__YOUR GOAL__
Within the records below, find each line that holds the string "sowie", then copy it.

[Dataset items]
------------------------------------------------------------
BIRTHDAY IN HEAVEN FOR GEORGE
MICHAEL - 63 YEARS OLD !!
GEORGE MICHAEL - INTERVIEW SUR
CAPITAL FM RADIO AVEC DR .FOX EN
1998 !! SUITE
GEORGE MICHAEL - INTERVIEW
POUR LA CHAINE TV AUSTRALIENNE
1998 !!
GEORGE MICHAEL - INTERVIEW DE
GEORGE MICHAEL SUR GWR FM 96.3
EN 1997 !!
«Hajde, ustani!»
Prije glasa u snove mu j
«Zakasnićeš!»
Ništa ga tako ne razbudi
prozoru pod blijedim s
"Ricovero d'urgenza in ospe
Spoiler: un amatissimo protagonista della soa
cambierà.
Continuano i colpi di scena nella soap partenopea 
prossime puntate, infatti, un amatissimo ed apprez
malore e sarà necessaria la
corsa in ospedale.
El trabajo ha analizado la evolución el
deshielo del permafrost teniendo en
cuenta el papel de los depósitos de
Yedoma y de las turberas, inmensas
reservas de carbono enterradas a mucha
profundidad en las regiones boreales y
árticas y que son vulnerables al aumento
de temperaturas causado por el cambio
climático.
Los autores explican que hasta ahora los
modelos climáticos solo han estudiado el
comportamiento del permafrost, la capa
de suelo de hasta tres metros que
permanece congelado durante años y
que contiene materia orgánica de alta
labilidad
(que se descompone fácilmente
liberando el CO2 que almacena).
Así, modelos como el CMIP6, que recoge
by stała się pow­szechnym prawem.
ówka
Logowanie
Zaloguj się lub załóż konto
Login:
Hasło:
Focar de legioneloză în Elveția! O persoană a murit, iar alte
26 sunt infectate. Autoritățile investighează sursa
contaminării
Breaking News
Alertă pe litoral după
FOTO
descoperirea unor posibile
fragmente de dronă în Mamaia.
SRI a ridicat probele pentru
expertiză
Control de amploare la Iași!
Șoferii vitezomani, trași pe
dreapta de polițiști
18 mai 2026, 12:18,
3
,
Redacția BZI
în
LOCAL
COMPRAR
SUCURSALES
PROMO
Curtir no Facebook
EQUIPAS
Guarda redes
------------------------------------------------------------
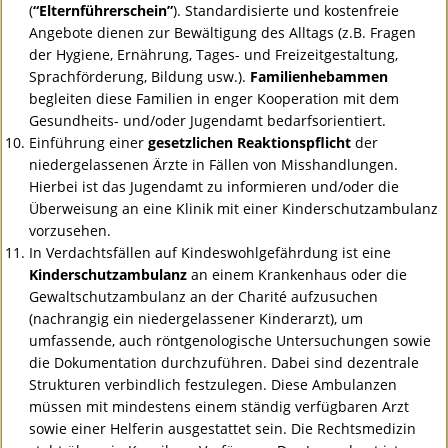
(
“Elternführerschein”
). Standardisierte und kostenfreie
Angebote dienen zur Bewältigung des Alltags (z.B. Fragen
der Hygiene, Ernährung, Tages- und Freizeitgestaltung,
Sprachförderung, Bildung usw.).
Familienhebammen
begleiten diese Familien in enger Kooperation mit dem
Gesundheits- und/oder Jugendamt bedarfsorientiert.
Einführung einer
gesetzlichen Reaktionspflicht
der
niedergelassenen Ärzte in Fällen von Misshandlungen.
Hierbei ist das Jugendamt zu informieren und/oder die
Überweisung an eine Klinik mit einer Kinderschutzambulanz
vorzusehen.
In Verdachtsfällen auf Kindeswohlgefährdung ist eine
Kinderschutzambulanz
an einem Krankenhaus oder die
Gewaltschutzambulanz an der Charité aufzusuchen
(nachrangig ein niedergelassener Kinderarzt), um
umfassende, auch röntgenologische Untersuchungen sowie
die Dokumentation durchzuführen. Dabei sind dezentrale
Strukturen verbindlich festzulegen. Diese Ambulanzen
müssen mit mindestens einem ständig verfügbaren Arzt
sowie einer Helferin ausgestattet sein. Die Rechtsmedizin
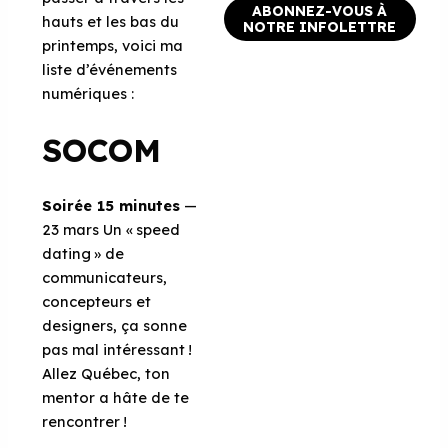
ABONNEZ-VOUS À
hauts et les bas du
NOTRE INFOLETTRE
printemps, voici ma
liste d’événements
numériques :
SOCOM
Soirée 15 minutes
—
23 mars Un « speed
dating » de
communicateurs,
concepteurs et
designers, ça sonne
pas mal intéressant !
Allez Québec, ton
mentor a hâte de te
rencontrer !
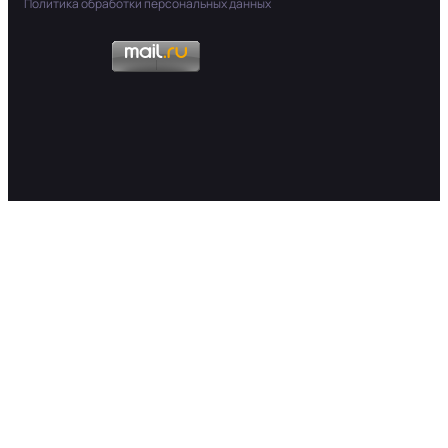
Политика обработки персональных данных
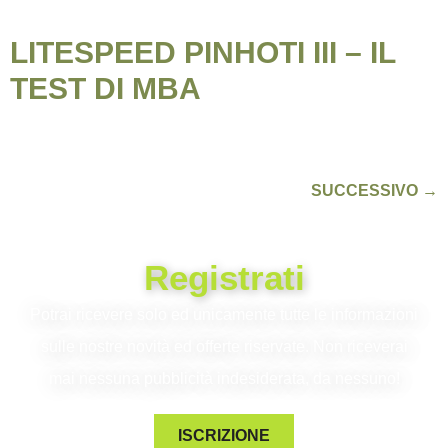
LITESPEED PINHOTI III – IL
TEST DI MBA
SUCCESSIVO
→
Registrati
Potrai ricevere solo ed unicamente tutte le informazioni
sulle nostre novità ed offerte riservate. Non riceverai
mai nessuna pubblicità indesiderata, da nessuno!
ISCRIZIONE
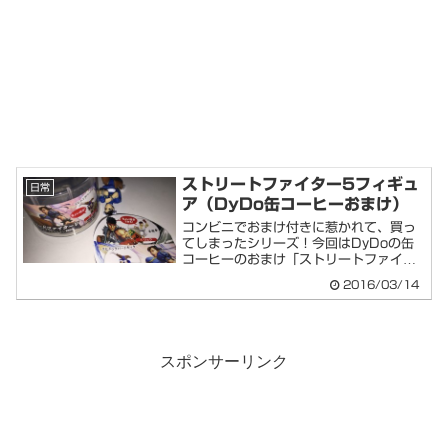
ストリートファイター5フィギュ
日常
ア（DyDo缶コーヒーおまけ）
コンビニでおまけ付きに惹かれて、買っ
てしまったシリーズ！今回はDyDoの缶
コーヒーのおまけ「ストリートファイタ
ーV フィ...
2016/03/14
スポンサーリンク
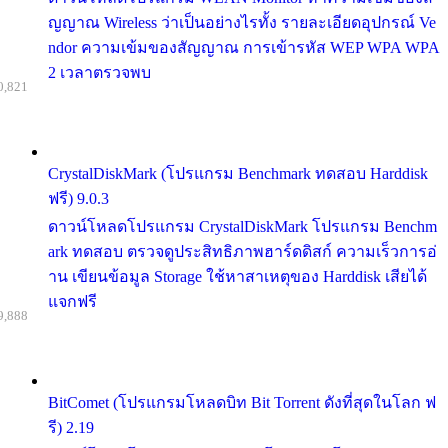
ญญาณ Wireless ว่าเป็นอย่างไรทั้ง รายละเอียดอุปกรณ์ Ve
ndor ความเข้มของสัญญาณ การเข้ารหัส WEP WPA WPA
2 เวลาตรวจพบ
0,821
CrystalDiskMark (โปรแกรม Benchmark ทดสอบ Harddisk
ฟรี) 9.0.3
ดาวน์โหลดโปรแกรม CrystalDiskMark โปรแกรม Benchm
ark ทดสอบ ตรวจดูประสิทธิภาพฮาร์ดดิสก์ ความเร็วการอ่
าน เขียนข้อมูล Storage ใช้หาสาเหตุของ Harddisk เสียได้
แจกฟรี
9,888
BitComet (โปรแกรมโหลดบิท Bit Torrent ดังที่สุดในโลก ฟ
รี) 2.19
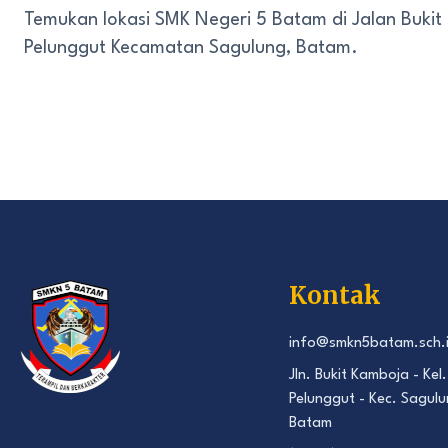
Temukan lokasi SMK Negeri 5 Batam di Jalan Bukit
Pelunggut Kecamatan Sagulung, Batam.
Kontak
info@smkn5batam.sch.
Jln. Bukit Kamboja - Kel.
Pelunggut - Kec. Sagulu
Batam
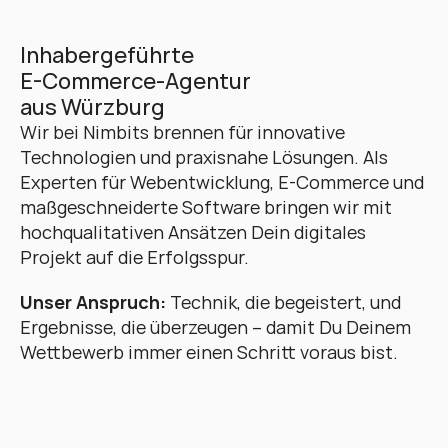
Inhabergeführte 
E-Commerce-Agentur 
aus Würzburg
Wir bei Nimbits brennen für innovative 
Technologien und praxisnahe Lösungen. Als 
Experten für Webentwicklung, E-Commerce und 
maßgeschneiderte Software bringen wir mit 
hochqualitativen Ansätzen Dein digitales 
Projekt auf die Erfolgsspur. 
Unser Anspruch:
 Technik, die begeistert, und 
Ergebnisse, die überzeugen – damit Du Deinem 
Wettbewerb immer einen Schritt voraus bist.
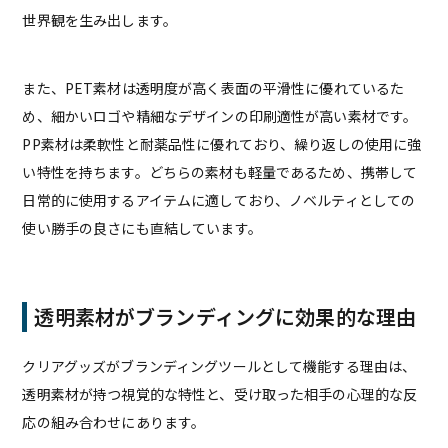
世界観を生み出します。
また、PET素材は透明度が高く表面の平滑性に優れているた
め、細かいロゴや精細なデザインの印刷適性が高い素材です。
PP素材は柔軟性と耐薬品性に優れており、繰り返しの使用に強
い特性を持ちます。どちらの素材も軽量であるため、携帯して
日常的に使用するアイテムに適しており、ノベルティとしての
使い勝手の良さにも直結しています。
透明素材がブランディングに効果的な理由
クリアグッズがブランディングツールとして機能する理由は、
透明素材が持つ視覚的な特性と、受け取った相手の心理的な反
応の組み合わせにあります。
------------------------------------------------------------
__OUTPUT OF THE EXERCISE__
umfassende, auch röntgenologische Untersuchungen sowie
sowie einer Helferin ausgestattet sein. Die Rechtsmedizin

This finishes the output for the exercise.